Life Sciences M&A Surge Masks Pipeline Concerns, China Emerges as Key Target
Event summary
- Global life sciences M&A activity reached US$240 billion in 2025, an 81% increase from US$130 billion in 2024.
- The average deal size rose to US$2.1 billion, a 107% increase year-over-year.
- China accounted for 34% of alliance investment in 2025, up from 4% in 2020.
- Analysts project a US$370 billion growth gap by 2032, driven by patent expirations and geopolitical risks.

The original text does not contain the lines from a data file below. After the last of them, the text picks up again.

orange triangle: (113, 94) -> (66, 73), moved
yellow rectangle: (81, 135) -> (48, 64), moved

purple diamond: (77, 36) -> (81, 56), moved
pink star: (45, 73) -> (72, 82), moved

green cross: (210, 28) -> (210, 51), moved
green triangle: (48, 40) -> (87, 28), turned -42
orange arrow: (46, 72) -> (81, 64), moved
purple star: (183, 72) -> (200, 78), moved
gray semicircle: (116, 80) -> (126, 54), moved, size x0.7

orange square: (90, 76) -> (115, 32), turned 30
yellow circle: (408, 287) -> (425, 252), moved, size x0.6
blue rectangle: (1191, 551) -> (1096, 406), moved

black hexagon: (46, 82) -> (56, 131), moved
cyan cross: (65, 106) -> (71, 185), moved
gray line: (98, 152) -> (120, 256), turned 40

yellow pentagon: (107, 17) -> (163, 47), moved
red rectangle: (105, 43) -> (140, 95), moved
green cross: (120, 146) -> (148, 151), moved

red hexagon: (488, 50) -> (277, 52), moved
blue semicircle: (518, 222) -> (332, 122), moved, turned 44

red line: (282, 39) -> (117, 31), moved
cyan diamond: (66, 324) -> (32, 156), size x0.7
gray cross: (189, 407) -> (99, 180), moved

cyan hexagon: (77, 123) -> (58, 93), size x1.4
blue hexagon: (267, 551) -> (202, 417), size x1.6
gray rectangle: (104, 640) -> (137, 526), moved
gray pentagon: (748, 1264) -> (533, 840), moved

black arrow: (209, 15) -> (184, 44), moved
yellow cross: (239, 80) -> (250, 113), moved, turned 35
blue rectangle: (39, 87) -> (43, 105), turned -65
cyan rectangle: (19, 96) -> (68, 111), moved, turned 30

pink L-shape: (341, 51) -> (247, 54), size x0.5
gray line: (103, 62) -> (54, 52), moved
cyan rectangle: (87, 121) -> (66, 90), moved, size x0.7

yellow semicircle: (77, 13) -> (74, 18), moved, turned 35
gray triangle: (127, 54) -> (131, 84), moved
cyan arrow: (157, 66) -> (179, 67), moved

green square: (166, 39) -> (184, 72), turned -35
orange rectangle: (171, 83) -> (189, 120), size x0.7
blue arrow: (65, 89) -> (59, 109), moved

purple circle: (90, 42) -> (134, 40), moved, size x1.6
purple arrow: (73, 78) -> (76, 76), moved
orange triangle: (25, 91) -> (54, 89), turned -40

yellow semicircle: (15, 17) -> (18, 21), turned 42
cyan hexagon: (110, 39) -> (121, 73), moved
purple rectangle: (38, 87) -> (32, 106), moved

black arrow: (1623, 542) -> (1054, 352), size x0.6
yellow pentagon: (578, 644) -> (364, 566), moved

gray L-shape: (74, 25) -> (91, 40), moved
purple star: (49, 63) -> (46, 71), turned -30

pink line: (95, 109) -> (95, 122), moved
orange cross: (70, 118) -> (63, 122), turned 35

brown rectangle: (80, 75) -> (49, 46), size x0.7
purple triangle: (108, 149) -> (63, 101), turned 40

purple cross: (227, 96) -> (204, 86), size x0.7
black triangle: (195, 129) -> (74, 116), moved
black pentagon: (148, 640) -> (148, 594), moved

- AI-related deals have seen a 256% increase in potential value.
The big picture
The surge in life sciences M&A reflects a desperate search for growth amidst looming patent cliffs and geopolitical uncertainty. While 'Firepower' remains abundant, the industry's reliance on large-scale deals and China for innovation signals a heightened risk profile. The increasing importance of AI in dealmaking highlights a potential shift towards data-driven acquisition strategies, but also underscores the challenges of integrating new technologies and achieving expected returns.
What we're watching
- Execution Risk
- The low success rate (32%) of deals achieving revenue targets suggests a need for more rigorous post-acquisition integration strategies, particularly as deal sizes increase.
- China Exposure
- The significant reliance on China for innovation and investment creates geopolitical risk; Western firms must balance opportunity with potential regulatory or political shifts.
- Pipeline Pressure
- The widening growth gap will likely intensify M&A activity, but whether companies can consistently identify and integrate targets to offset patent losses remains a key challenge.